Andrew Billen
Attend an evening with Andre Agassi
Any attempt to conjoin the name Diana, Princess of Wales with the c-word in a single sentence is almost certainly doomed to prove more trouble than its worth. I am tempted nevertheless. Five’s Diana: Last Days of a Princess and BBC Three’s The C Word: How We Came to Swear by It both dealt with subjects that provoke unreasonably strong reactions, veneration in the case of the former, offence in the latter’s. Yet both are gradually being reclaimed as subjects for rational discussion – hence yesterday’s programmes, both of which sounded like ratings grabs but turned out to be useful rather than meretricious.

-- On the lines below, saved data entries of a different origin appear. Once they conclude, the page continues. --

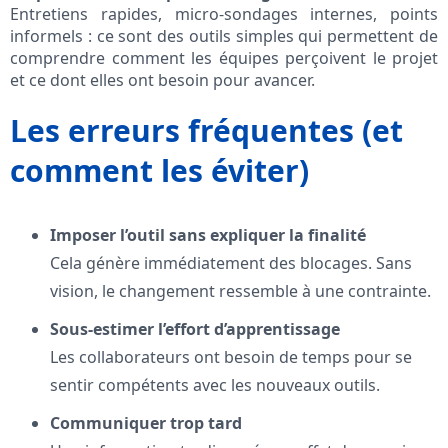
Entretiens rapides, micro-sondages internes, points
informels : ce sont des outils simples qui permettent de
comprendre comment les équipes perçoivent le projet
et ce dont elles ont besoin pour avancer.
Les erreurs fréquentes (et
comment les éviter)
Imposer l’outil sans expliquer la finalité
Cela génère immédiatement des blocages. Sans
vision, le changement ressemble à une contrainte.
Sous-estimer l’effort d’apprentissage
Les collaborateurs ont besoin de temps pour se
sentir compétents avec les nouveaux outils.
Communiquer trop tard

Diana was a curious hybrid of documentary and drama, as if the director Richard Dale did not have total confidence in the credence people would give to the writer Jenny Lecoat’s dialogue and felt he had to show his research. It was like watching a very glossy soap being interrupted with pop-up footnotes. The most interesting contributor was Dodi Fayed’s bodyguard Kez Wingfield, who painted a vivid picture of the nightmare of protecting the love birds during their fantasy romance, a month made tolerable only by the camaraderie he built up with his opposite number, Trevor Rees-Jones. Another approach might have resulted in Diana: The Bodyguards’ Story. No man is a hero to his bodyguard.
In fact the script was fine, its theme being that Diana and Dodi’s relationship never had a chance. The princess, emerging from the horror of her divorce, dreamt mutually exclusive dreams, of privacy and publicity, hedonism and public influence. By the time she met Dodi on his father’s yacht, she was ready both for a glamorous holiday and the mischievous headlines it would generate for her tabloid war with “the Germans”.
As the princess, Genevieve O’Reilly was better at portraying her mercuriality than her charm. As for her looks – well I congratulate O’Reilly, as I congratulate Diana’s shade, on not blushing as lines such as “I must say I had forgotten how extraordinarily beautiful you are” were hurled at her.
It was even harder to accept David Brent’s boss as the playboy Dodi Fayed, especially since Patrick Baladi’s mid-Mediterranean accent slipped about so much that I thought it might fall into it. But he is a watchable, subtle actor and excellent at portraying dense. Dodi had reached middle age in a gilded cage that excluded common sense. Diana wanted a man she could trust: he gave her jewellery. She wanted to be affirmed as a person; he wanted to “show her off” to his mate Bruce Willis. He imagined she wanted to be alone; she was forever tipping off the press, thus ensuring they never were.
There was another problem, the three people in this relationship: Diana, Dodi and Dodi’s dad, who gave his son as much leeway as Gepetto did Pinocchio. Mohamed was one of the programme’s talking heads. He must have hoped it would show his family in a more flattering light than is customary. It fuggin’ didn’t.
Talking of which, the British comedian Will Smith spent much of The C Wordspeculating on why queynte (as Chaucer spelled it) had replaced the f-word as the Worst Word Of Them All. The reason, of course, is that it offends two constituencies at once, the fuddy-duddy and the feminist. Dee Ensler, who wrote The Vagina Monologues, had a go at tutoring Smith in using the word as a term of lavish praise. She seemed to think words could mean what she wanted them to mean but the columnist Zoe Williams put her right: you cannot demand the word be used only as a hallelujah to the flower of your womanhood; like all words, its meaning had been decided through collective use.
Smith, I felt, got away with repeating it so often partly because of his gently posh, David Cameronish manner. He duly got distracted by the issue of class for a while, arguing that the word was seeping from the upper and lower classes into the middle. Actually, it is being used more because it is gradually causing less offence and that is partly because we are becoming less fuddy-duddy and partly because feminism, a victim of its own success and apathy, is no longer the cause it was. According to the youths he spoke to, down on the streets, it is already being replaced by “pussy” – although even pussy is not as incendiary as the n-word. But that’s another programme.
Out of the box
— A website, reportr.net, directs me to maybe the worst TV interview ever. Merry Miller of ABC’s What the Buzz? is talking to actress Holly Hunter about her new series, Saving Grace, which Merry, to judge from the number of times she tells Holly “we love the show”, appears to believe is already on air. It becomes clear that the former beauty queen has no idea what it is about or, indeed, who Hunter is. Viewable on YouTube, the clip should serve as a warning to any future Miss Dallas who fancy themselves an easy career in TV.
— Reader Andy Rooney answers the question I asked about why a fan pushing hot air around makes a room cooler. It doesn’t. “It makes you cooler by increasing the rate of evaporation of moisture from your skin. Leaving a fan running in an empty room is just a waste of energy.” Thanks, Andy. Cool.